# How to care for Wa handles and good sharpening tools to keep knives sharp?



## celbrise (May 13, 2017)

just got the geshi ginga from japanese knife imports never seen or used any knives with a wa handle before so of course it interested me in buying one. i was wondering 2 things. 1. can i use this knife right away out of the box or does it need to be oiled before use? 2. how do i properly care for these handles? i see people sanding them and oiling them but i mean what oils do i use, grit on sand paper, how often to sand handle and oil, etc..

also am looking for new wet stones i currently have a 1000grit wet stone that i use on occasion only. i want to sharpen my own knives more frequently at home and take better care of them but idk where to start. i also do not hone my knife atm. my old hone is rusted. could you please suggest some products? i am also wondering if a knife sharpening guide is best to use for a beginner or are those things not worth buying? 
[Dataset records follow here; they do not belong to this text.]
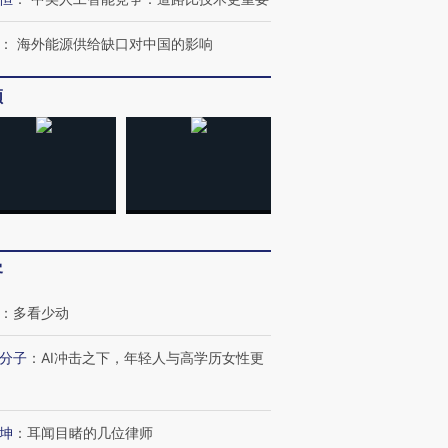
：
海外能源供给缺口对中国的影响
进第四届链博
【商旅对话】华住集团
频
技“链”接产
【特别呈现】寻找100种
CFO：不靠规模取胜，华
【特别呈
有意思的生活方式·第三对
住三大增长引擎是什么？
有意思的
客
：
多看少动
分子
：
AI冲击之下，年轻人与高学历女性更
坤
：
耳闻目睹的几位律师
i have a blue steel kiritsuke 10inch by shun and the gesshin ginga white steel #2 10in with the wa handle. i also have a mercer i think it's the gensis series that i don't really use anymore.


----------



## jbroida (Nov 13, 2011)

you can use it right away... the handle only needs oiling (i use mineral oil and beeswax in a mix) when it looks/feels dry.  Sanding isnt necessary most of the time.  If anything is confusing, just give me a call at work (by the way, i'm Jon from Japanese Knife Imports).  I'd be happy to talk things through with you.


----------



## celbrise (May 13, 2017)

oh damn i didn't know you were jon lmfao. i really appreciate the call and letter in the box. i had one more question. will the handle stain when it comes in contact with juices from meats like steaks and short ribs?


----------



## jbroida (Nov 13, 2011)

it can... but treating it with mineral oil and beeswax regularly will help reduce staining... and if it does stain, light sanding can fix it most of the time.


----------